**WORK INSTRUCTIONS**:
Check each line of the entries below for the string "super" and state how many lines have it, with no other text.

**RECORD EXTRACTS**:
——————

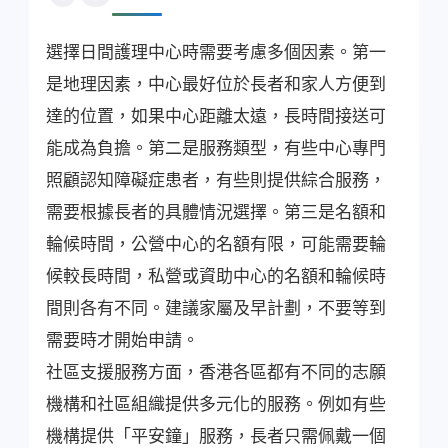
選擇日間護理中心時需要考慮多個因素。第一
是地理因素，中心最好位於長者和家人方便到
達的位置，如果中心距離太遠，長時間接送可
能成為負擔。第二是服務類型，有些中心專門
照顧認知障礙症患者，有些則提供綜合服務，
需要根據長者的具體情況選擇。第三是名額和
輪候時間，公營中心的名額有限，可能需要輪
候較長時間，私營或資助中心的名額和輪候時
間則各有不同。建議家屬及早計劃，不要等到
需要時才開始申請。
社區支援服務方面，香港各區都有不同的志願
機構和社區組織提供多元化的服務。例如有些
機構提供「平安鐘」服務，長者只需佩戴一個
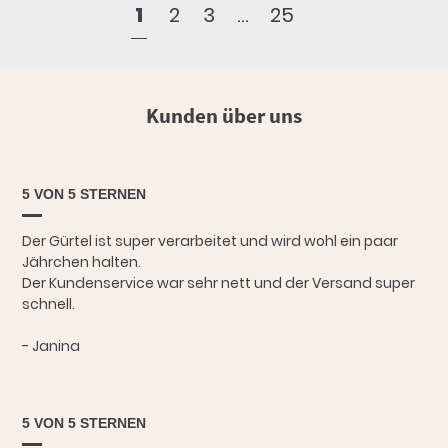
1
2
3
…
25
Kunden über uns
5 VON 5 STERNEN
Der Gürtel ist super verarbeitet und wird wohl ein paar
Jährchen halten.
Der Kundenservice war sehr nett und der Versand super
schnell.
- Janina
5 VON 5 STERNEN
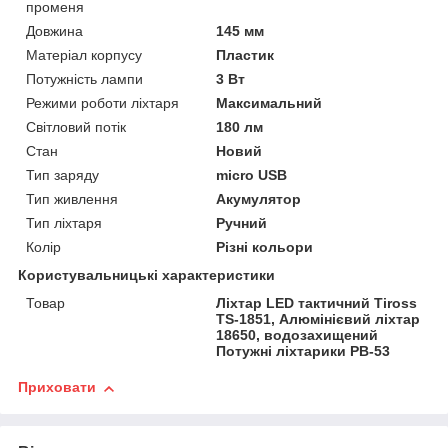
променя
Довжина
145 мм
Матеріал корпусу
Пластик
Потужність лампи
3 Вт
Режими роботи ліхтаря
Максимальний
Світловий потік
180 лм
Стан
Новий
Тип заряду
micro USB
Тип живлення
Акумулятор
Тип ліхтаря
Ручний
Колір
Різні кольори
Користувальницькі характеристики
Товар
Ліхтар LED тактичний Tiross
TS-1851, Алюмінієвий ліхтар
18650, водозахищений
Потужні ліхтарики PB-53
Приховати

——————

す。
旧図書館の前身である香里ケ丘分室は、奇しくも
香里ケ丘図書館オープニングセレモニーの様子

——————

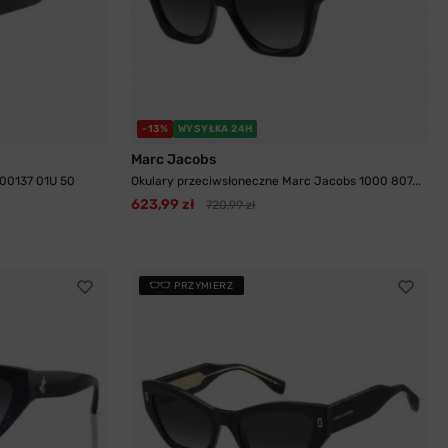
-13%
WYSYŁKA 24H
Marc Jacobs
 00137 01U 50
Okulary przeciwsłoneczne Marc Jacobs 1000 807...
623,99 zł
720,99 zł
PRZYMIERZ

——————

**RESPONSE TO THE TASK**:
2